» WHAT THE TASK REQUIRES
Keep the pictures out. Restate the entries below word for word.

» DATA SECTION
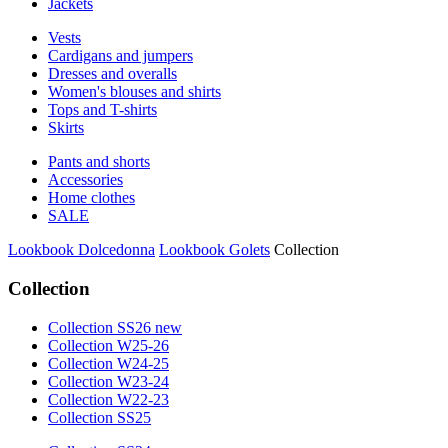
Jackets
Vests
Cardigans and jumpers
Dresses and overalls
Women's blouses and shirts
Tops and T-shirts
Skirts
Pants and shorts
Accessories
Home clothes
SALE
Lookbook Dolcedonna
Lookbook Golets
Collection
Collection
Collection SS26 new
Collection W25-26
Collection W24-25
Collection W23-24
Collection W22-23
Collection SS25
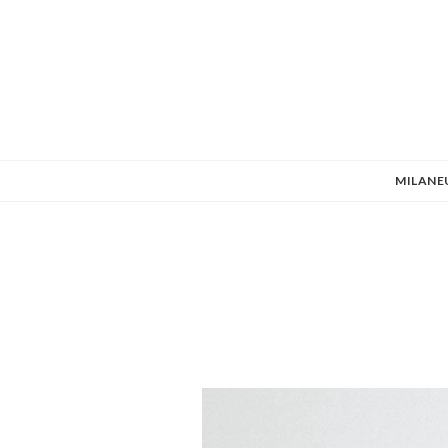
MILANE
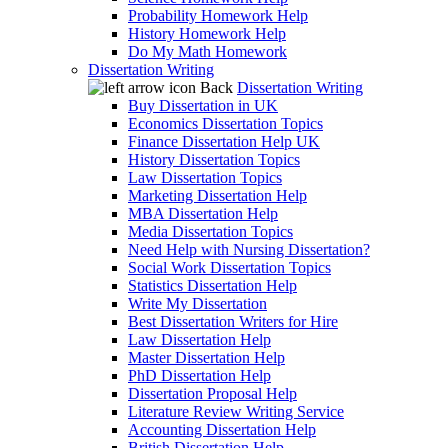
Probability Homework Help
History Homework Help
Do My Math Homework
Dissertation Writing
Back
Dissertation Writing
Buy Dissertation in UK
Economics Dissertation Topics
Finance Dissertation Help UK
History Dissertation Topics
Law Dissertation Topics
Marketing Dissertation Help
MBA Dissertation Help
Media Dissertation Topics
Need Help with Nursing Dissertation?
Social Work Dissertation Topics
Statistics Dissertation Help
Write My Dissertation
Best Dissertation Writers for Hire
Law Dissertation Help
Master Dissertation Help
PhD Dissertation Help
Dissertation Proposal Help
Literature Review Writing Service
Accounting Dissertation Help
British Dissertation Help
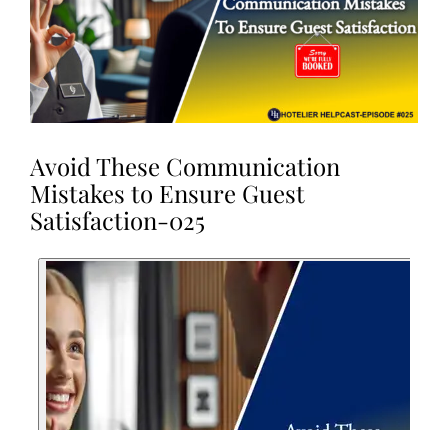
Avoid These Communication
Mistakes to Ensure Guest
Satisfaction-025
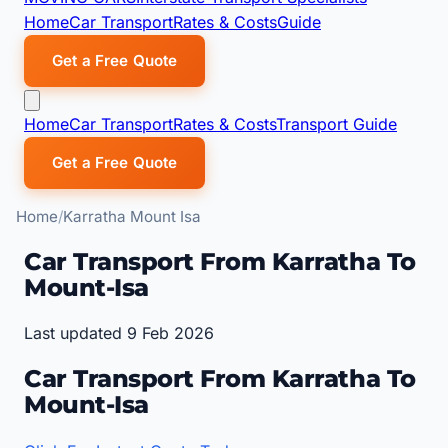
Home
Car Transport
Rates & Costs
Guide
Get a Free Quote
Home
Car Transport
Rates & Costs
Transport Guide
Get a Free Quote
Home
Karratha Mount Isa
Car Transport From Karratha To
Mount-Isa
Last updated 9 Feb 2026
Car Transport From Karratha To
Mount-Isa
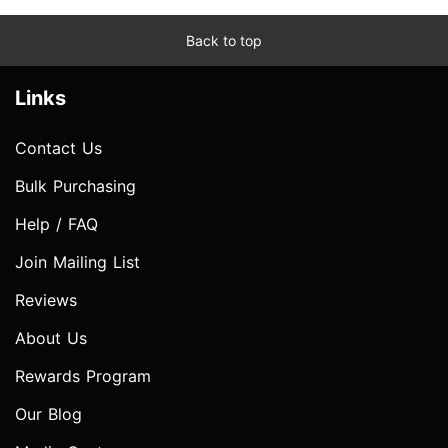
Back to top
Links
Contact Us
Bulk Purchasing
Help / FAQ
Join Mailing List
Reviews
About Us
Rewards Program
Our Blog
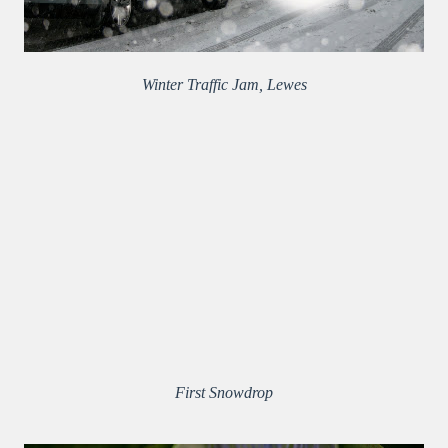
Winter Traffic Jam, Lewes
First Snowdrop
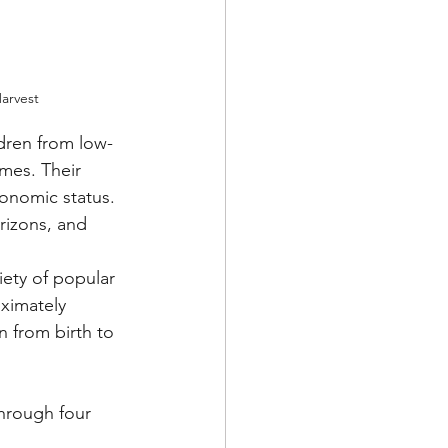
arvest
ldren from low-
mes. Their 
conomic status. 
rizons, and 
ety of popular 
ximately 
n from birth to 
hrough four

» WRITTEN REPLY
Jackets
Vests
Cardigans and jumpers
Dresses and overalls
Women's blouses and shirts
Tops and T-shirts
Skirts
Pants and shorts
Accessories
Home clothes
SALE
Lookbook Dolcedonna
Lookbook Golets
Collection
Collection
Collection SS26 new
Collection W25-26
Collection W24-25
Collection W23-24
Collection W22-23
Collection SS25
MILANE
Probability Homework Help
History Homework Help
Do My Math Homework
Dissertation Writing
Back
Dissertation Writing
Buy Dissertation in UK
Economics Dissertation Topics
Finance Dissertation Help UK
History Dissertation Topics
Law Dissertation Topics
Marketing Dissertation Help
MBA Dissertation Help
Media Dissertation Topics
Need Help with Nursing Dissertation?
Social Work Dissertation Topics
Statistics Dissertation Help
Write My Dissertation
Best Dissertation Writers for Hire
Law Dissertation Help
Master Dissertation Help
PhD Dissertation Help
Dissertation Proposal Help
Literature Review Writing Service
Accounting Dissertation Help
British Dissertation Help
Avoid These Communication
Mistakes to Ensure Guest
Satisfaction-025
Home
Car Transport
Rates & Costs
Guide
Get a Free Quote
Home
Car Transport
Rates & Costs
Transport Guide
Get a Free Quote
Home
Karratha Mount Isa
Car Transport From Karratha To
Mount-Isa
Last updated 9 Feb 2026
Car Transport From Karratha To
Mount-Isa
Back to top
Links
Contact Us
Bulk Purchasing
Help / FAQ
Join Mailing List
Reviews
About Us
Rewards Program
Our Blog
Winter Traffic Jam, Lewes
First Snowdrop
arvest
ldren from low-
mes. Their 
conomic status. 
rizons, and 
ety of popular 
ximately 
n from birth to 
hrough four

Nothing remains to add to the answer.